ROSA Linux Bugzilla – Bug 1053
[PACKAGE REQUEST] ocrfeeder
Last modified: 2013-11-18 21:28:53 MSK
Please, move OCR programs (yagl and cuneiform) from unsupported contrib to main repo
Well, we have tesseract in main. Tesseract is developed much more actively then coneiform, which seems to be almost dead atm. So moving coneiform to main doesn't seem to be reasonable (but meanwhile, we can add some gui program for tesseract, though most of existing gui tools are quite primitive...).
And I'm not sure - what is 'yagl'? I can find only "Yet Another Generator Language. A mini-DSL for describing Rails-like generators", this is definitely not OCR:)
(In reply to comment #1)
> And I'm not sure - what is 'yagl'? I can find only "Yet Another Generator
> Language. A mini-DSL for describing Rails-like generators", this is
> definitely not OCR:)
Ah, you likely meant "yagf". This is GUI frontend that can be used with both tesseract and cuneiform.
I've played a little with gui frontends for tesseract. YAGF looks nice, but it segfaults and hangs too often (at least in my experiments), and it is not actively developed.
The best frontend I've found is ocrfeeder, I'll build it for Desktop Fresh (and maybe for LTS, but only for contrib).
Added ocrfeeder - GUI frontend for tesseract and cuneiform.
ocrfeeder also provides a command-line tool that allows to create .odt files with recognized text with preserved formatting.
1) No icon
2) Import page from scanner don't work :-(
3) require unpaper! (see settings)
P.S. Yagf and cuneiform on my hardware work correct.
Ok, I'll take a look. Thoug hI don't have a scanner near me to perform experiments.
As for cuneiform, it is unmaintained for the last two years - https://launchpad.net/cuneiform-linux. There doesn't seem to be many volunteers able to improve it or at least fix bugs.
tesseract is developed much more actively and supported by Google. That's why we have tesseract in main an cuneiform in contrib.
As for yagf - maybe its failures were caused by tesseract engine, not sure. But it really behaved ugly in my experiments. I'll try it with cuneiform for interest. Meanwhile, with yagf I've tried to recognize "Добро пожаловать.pdf" which is present in Downloads folder of user by default.
Now I have a sheet with complex text in my 3 in 1 DeskJet.

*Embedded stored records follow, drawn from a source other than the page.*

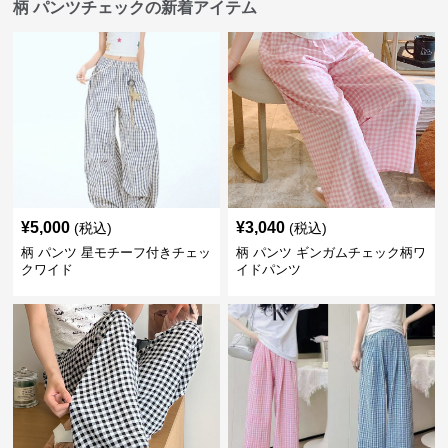
柄 パンツチェックの新着アイテム
¥
5,000
¥
3,040
(税込)
(税込)
柄 パンツ 星モチーフ付きチェッ
柄 パンツ ギンガムチェック柄ワ
クワイド
イドパンツ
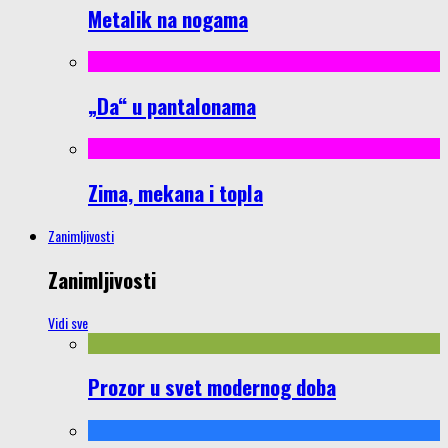
Metalik na nogama
„Da“ u pantalonama
Zima, mekana i topla
Zanimljivosti
Zanimljivosti
Vidi sve
Prozor u svet modernog doba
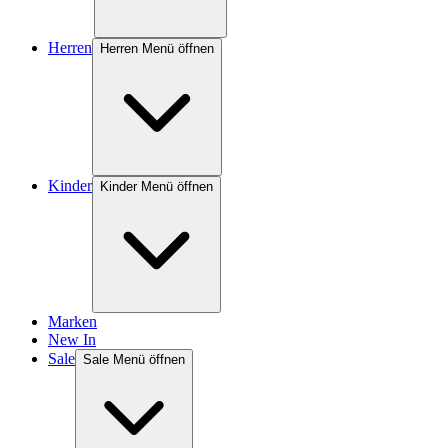
Herren
Herren Menü öffnen
Kinder
Kinder Menü öffnen
Marken
New In
Sale
Sale Menü öffnen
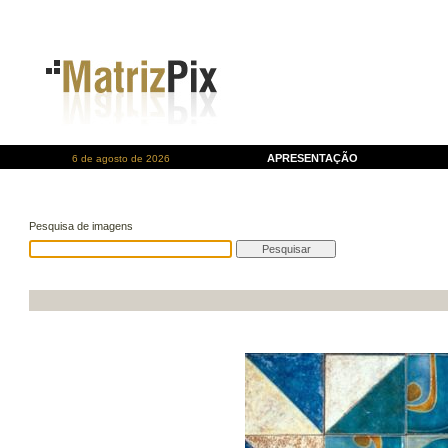
APRESENTAÇÃO
6 de agosto de 2026
Pesquisa de imagens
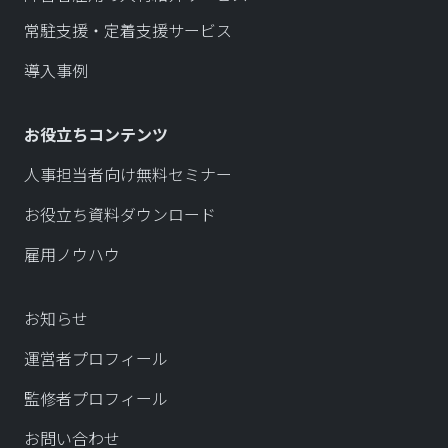
常駐支援・定着支援サービス
導入事例
お役立ちコンテンツ
人事担当者向け無料セミナー
お役立ち資料ダウンロード
雇用ノウハウ
お知らせ
運営者プロフィール
監修者プロフィール
お問い合わせ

ocrfeeder + tesseract don't work
Yagf + cuneiform recognize all lines (with errors, it's no Fine Reader :-)
Yagf + tesseract recognize only one text line :-(
Tomorrow I will try to change the settings of the scanner to achieve better recognition with tesseract (I read about this on the Internet)
Perhaps the best solution would be to Yagf + tesseract.
Close as obsolete time for QA
Well, ocrfeed was finally pushed to contrib.
But note that we still have no OCR program in the main repository.